'''

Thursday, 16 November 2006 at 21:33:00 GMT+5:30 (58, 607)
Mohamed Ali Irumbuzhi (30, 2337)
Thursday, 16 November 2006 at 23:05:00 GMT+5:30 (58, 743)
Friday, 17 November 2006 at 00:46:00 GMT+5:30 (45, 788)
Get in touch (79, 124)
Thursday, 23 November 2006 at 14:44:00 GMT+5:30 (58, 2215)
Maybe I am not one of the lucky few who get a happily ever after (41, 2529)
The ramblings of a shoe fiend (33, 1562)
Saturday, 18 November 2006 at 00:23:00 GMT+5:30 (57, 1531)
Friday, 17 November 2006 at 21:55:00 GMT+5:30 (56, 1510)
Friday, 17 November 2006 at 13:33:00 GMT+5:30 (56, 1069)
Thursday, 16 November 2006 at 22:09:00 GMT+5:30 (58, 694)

'''

→ WHAT YOU NEED TO DO
Repeat the records above exactly, from the first line to the last.

→ FINAL ANSWER
Thursday, 16 November 2006 at 21:33:00 GMT+5:30 (58, 607)
Mohamed Ali Irumbuzhi (30, 2337)
Thursday, 16 November 2006 at 23:05:00 GMT+5:30 (58, 743)
Friday, 17 November 2006 at 00:46:00 GMT+5:30 (45, 788)
Get in touch (79, 124)
Thursday, 23 November 2006 at 14:44:00 GMT+5:30 (58, 2215)
Maybe I am not one of the lucky few who get a happily ever after (41, 2529)
The ramblings of a shoe fiend (33, 1562)
Saturday, 18 November 2006 at 00:23:00 GMT+5:30 (57, 1531)
Friday, 17 November 2006 at 21:55:00 GMT+5:30 (56, 1510)
Friday, 17 November 2006 at 13:33:00 GMT+5:30 (56, 1069)
Thursday, 16 November 2006 at 22:09:00 GMT+5:30 (58, 694)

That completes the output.